De meeste essen staan er in het bos niet goed bij: witbruin gekleurde verdorde takken,
verdroogd blad, veel jonge takken geknakt, óók vraat/ schuur schade van herten,
wat naderhand door de jager bevestigd wordt: hij heeft en reebok zien staan
,,schuren,, tegen een stam. Aan de noordoost kant hebben de geplante boompjes
het naar hun zin: vraatsporen kunnen we niet zien omdat de brandnetels hier een
halve tot driekwart meter hoog staan, maar aan het mooie blad en de knopvorming
te zien hebben de herten hier nog niet gedineerd.

De terugweg naar de koffiestop lopen we langs de uitgediepte
kreek. Sommige, wat minder diepe delen staan droog en in andere stukken staan de -wel wat woekerende- gele lis en de lisdodde al een half tot één meter boven water. Deze helofyten
zorgen mede voor een gezonde watergang. De kikkers springen her en der voor ons
uit en op veel plaatsen zien we de sporen van de hertenpaden.
Na de koffie beginnen we aan onze klus aan de linkerkant van
de kreek. Het is geen zwaar werk, de brandnetels, het kleefkruid en de klimop
zijn net in de opstartfase. Ook het zuidwestelijke deel van het bos heeft wat
verrassingen in petto. De paardenkastanje, waarvan we dachten dat deze te
enthousiast was gesnoeid, laat toch tekenen van leven zien en even verderop,
bij de doorgang van de kreek, staan een bos bessen……. (haha , wij dachten
aalbessen).

In het gedeelte wat we afgelopen winter hebben gesnoeid, is
goed zichtbaar dat we, naast de gekochte aanplant, ook els uit ,,eigen kweek,,
hebben aangeplant: ongelofelijk zoveel elzenblad we zien opduiken over het hele
gebied. (Dus ook veel Elzenhaantjes.)
Langzaam maar zeker komt het oude bos dichterbij en dat is
maar goed ook, want het begint te regenen.
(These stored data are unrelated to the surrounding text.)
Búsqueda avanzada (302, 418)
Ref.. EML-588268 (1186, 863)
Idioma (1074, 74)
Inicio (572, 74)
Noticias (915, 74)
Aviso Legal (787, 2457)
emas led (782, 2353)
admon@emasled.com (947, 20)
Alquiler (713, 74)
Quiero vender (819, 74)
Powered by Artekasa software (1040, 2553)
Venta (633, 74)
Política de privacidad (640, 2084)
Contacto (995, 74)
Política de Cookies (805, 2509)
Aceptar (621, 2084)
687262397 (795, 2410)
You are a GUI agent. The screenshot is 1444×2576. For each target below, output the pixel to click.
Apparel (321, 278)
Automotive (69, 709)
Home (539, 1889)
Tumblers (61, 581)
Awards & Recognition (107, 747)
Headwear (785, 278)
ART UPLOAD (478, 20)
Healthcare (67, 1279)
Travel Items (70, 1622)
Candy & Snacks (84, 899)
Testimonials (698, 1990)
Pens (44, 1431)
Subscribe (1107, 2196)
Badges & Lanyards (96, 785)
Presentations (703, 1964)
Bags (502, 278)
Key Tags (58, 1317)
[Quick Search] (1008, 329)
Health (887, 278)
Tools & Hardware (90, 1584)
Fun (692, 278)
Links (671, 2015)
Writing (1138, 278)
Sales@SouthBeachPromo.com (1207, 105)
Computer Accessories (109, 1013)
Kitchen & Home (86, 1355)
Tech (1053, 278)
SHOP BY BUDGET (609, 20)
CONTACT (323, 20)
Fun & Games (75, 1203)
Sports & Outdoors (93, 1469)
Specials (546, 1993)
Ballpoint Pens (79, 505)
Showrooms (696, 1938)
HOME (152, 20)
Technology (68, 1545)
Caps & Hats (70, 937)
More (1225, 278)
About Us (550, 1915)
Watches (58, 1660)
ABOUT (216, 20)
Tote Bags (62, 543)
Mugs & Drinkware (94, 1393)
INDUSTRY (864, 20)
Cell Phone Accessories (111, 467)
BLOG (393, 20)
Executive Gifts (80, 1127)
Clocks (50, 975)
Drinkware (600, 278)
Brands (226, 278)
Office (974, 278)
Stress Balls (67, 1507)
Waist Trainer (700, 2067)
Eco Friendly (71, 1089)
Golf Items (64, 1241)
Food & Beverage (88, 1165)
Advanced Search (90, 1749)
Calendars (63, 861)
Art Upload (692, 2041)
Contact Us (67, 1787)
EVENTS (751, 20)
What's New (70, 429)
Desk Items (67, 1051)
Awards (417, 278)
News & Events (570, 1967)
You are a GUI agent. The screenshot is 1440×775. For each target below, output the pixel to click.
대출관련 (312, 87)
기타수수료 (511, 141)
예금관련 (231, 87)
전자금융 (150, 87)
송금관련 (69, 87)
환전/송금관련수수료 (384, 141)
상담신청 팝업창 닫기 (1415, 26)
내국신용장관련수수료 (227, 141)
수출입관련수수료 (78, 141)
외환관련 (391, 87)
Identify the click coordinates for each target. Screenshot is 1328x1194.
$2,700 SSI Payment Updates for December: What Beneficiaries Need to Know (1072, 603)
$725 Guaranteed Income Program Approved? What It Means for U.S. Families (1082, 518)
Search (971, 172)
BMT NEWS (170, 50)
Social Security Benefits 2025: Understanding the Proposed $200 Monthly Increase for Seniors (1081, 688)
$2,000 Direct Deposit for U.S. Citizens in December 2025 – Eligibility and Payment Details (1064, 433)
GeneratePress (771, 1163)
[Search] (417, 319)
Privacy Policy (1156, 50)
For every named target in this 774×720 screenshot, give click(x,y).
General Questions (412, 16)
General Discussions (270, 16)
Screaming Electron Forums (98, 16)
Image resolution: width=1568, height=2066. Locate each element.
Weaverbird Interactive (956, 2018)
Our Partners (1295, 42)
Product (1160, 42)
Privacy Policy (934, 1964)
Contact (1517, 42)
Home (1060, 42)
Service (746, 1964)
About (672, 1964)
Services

Even later besluiten we dan ook om
te stoppen en de lunch rond half twee te doen op het bankje aan de voorzijde van
de boerderij uit de wind.
Wat is er een ontzettende hoop te zien (en te horen!) die
paar uurtjes in het bos.
De volgende brand netelige sessie is 27 mei !
Groet van het brandnetelteam,
Chris en Piet.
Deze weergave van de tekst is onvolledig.